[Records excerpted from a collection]
= Beginning of Section =

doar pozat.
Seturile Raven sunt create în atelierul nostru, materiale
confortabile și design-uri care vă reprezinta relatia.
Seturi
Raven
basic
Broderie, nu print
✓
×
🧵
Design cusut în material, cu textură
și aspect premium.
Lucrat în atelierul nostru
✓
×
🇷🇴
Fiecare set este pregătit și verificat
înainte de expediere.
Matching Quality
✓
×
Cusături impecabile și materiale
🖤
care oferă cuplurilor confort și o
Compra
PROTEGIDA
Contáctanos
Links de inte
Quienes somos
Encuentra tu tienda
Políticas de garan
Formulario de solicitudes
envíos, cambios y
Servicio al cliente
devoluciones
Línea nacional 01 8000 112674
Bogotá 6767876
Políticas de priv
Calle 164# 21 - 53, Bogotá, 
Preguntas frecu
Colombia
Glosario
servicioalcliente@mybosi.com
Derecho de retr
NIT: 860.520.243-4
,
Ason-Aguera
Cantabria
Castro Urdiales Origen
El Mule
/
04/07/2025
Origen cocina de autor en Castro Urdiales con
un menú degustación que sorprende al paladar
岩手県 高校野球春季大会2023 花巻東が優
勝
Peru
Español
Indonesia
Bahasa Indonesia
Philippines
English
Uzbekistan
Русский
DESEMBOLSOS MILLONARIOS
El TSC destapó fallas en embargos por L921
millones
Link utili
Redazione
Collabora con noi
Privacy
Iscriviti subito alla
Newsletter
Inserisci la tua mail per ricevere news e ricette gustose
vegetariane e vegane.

= End of Section =
= Beginning of Section =

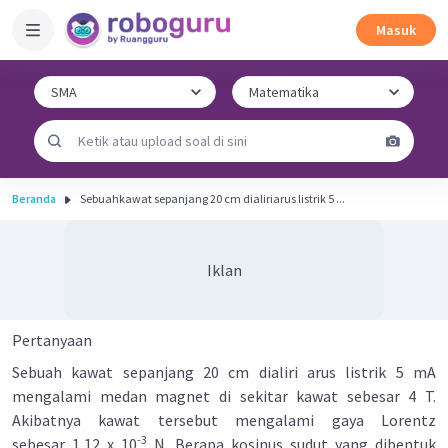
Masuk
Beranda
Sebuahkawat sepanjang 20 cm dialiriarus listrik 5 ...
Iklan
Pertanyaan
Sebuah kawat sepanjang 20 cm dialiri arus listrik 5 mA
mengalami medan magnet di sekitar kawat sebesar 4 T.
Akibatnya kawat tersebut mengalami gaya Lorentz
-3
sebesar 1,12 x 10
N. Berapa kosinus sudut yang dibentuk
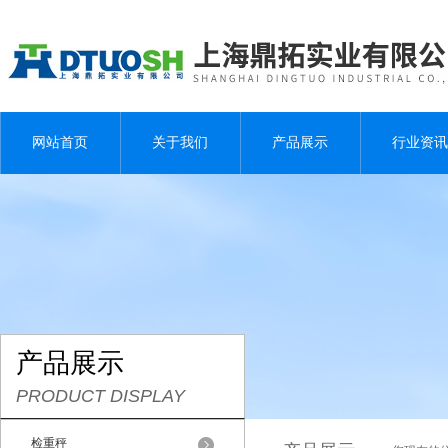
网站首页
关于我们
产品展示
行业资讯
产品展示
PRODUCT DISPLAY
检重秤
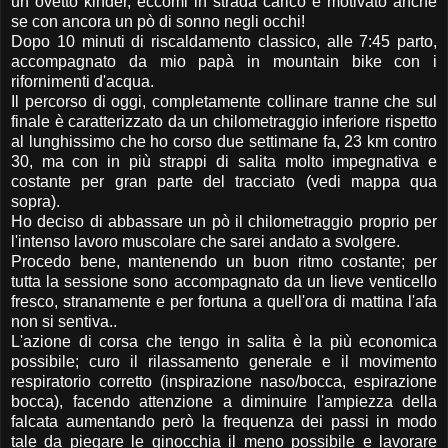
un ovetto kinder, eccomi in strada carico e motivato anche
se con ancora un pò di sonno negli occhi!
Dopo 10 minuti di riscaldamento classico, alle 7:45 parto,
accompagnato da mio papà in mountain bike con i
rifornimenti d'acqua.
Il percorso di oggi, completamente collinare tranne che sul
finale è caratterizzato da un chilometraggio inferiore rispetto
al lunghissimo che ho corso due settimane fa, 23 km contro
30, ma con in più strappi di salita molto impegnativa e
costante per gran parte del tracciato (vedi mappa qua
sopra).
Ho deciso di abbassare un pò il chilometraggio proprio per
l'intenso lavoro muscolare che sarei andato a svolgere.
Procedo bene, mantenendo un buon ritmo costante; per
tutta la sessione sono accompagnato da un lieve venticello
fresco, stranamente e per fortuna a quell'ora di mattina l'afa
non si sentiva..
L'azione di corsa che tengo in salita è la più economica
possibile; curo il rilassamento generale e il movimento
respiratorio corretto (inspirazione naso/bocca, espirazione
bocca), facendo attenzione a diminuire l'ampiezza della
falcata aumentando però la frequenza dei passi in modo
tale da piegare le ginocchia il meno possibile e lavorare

= End of Section =
= Beginning of Section =

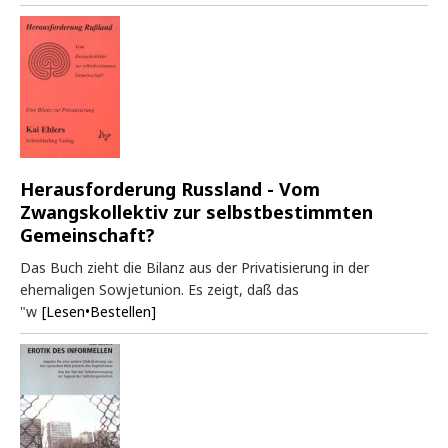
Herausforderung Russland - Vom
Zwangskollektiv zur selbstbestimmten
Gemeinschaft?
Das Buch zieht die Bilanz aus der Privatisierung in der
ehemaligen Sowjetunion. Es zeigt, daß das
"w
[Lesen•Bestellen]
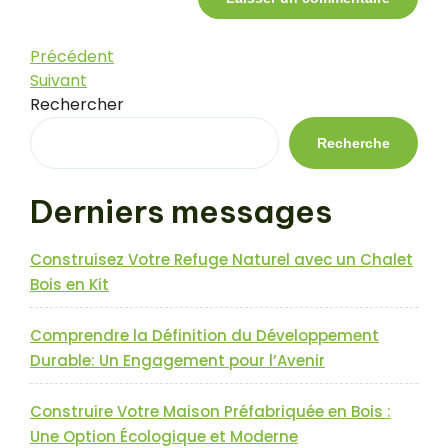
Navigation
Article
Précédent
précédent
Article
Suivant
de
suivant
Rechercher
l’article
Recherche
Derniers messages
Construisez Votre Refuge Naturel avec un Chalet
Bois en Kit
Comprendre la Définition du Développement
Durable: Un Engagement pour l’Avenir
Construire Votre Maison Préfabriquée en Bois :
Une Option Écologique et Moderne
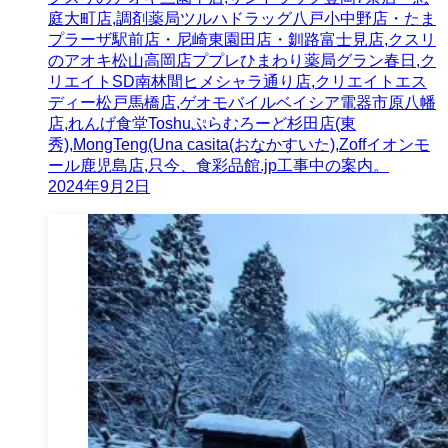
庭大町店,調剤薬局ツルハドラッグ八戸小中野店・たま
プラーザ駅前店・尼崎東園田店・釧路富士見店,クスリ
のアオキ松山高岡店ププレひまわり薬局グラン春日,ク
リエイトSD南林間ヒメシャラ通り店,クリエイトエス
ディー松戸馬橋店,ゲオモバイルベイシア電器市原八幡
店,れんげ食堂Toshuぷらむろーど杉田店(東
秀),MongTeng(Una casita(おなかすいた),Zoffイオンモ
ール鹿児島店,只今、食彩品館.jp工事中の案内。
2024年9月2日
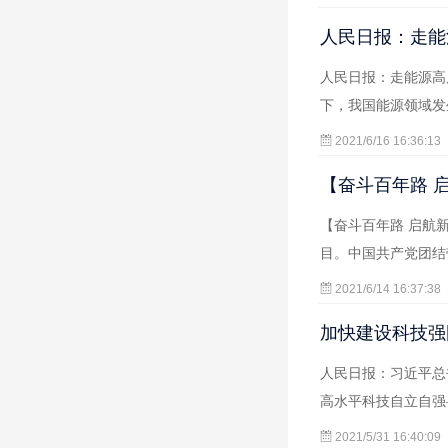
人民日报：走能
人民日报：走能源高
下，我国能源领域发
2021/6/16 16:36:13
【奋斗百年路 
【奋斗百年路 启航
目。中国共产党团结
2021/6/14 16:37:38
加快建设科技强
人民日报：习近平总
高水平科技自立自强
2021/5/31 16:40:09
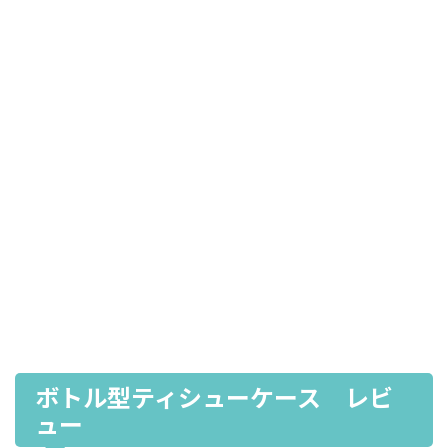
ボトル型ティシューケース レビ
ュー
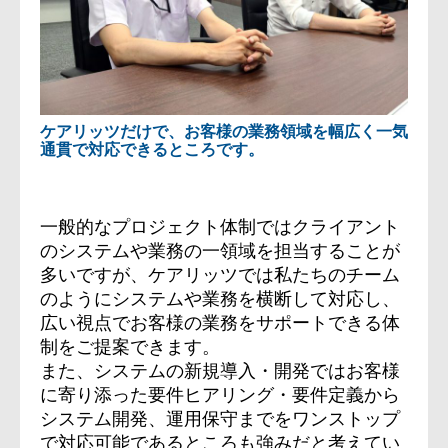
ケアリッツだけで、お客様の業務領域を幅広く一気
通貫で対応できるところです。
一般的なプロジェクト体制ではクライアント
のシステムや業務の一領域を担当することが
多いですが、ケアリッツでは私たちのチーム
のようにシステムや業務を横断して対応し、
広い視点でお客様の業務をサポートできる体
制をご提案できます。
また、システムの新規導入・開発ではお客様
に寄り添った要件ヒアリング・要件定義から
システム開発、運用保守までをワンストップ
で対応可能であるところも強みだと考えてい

= End of Section =

Work instruction
Only the lines above starting at the line that holds "doar pozat." and ending at the line that holds "vegetariane e vegane." are to be repeated, exactly and in full.

Answer below
doar pozat.
Seturile Raven sunt create în atelierul nostru, materiale
confortabile și design-uri care vă reprezinta relatia.
Seturi
Raven
basic
Broderie, nu print
✓
×
🧵
Design cusut în material, cu textură
și aspect premium.
Lucrat în atelierul nostru
✓
×
🇷🇴
Fiecare set este pregătit și verificat
înainte de expediere.
Matching Quality
✓
×
Cusături impecabile și materiale
🖤
care oferă cuplurilor confort și o
Compra
PROTEGIDA
Contáctanos
Links de inte
Quienes somos
Encuentra tu tienda
Políticas de garan
Formulario de solicitudes
envíos, cambios y
Servicio al cliente
devoluciones
Línea nacional 01 8000 112674
Bogotá 6767876
Políticas de priv
Calle 164# 21 - 53, Bogotá, 
Preguntas frecu
Colombia
Glosario
servicioalcliente@mybosi.com
Derecho de retr
NIT: 860.520.243-4
,
Ason-Aguera
Cantabria
Castro Urdiales Origen
El Mule
/
04/07/2025
Origen cocina de autor en Castro Urdiales con
un menú degustación que sorprende al paladar
岩手県 高校野球春季大会2023 花巻東が優
勝
Peru
Español
Indonesia
Bahasa Indonesia
Philippines
English
Uzbekistan
Русский
DESEMBOLSOS MILLONARIOS
El TSC destapó fallas en embargos por L921
millones
Link utili
Redazione
Collabora con noi
Privacy
Iscriviti subito alla
Newsletter
Inserisci la tua mail per ricevere news e ricette gustose
vegetariane e vegane.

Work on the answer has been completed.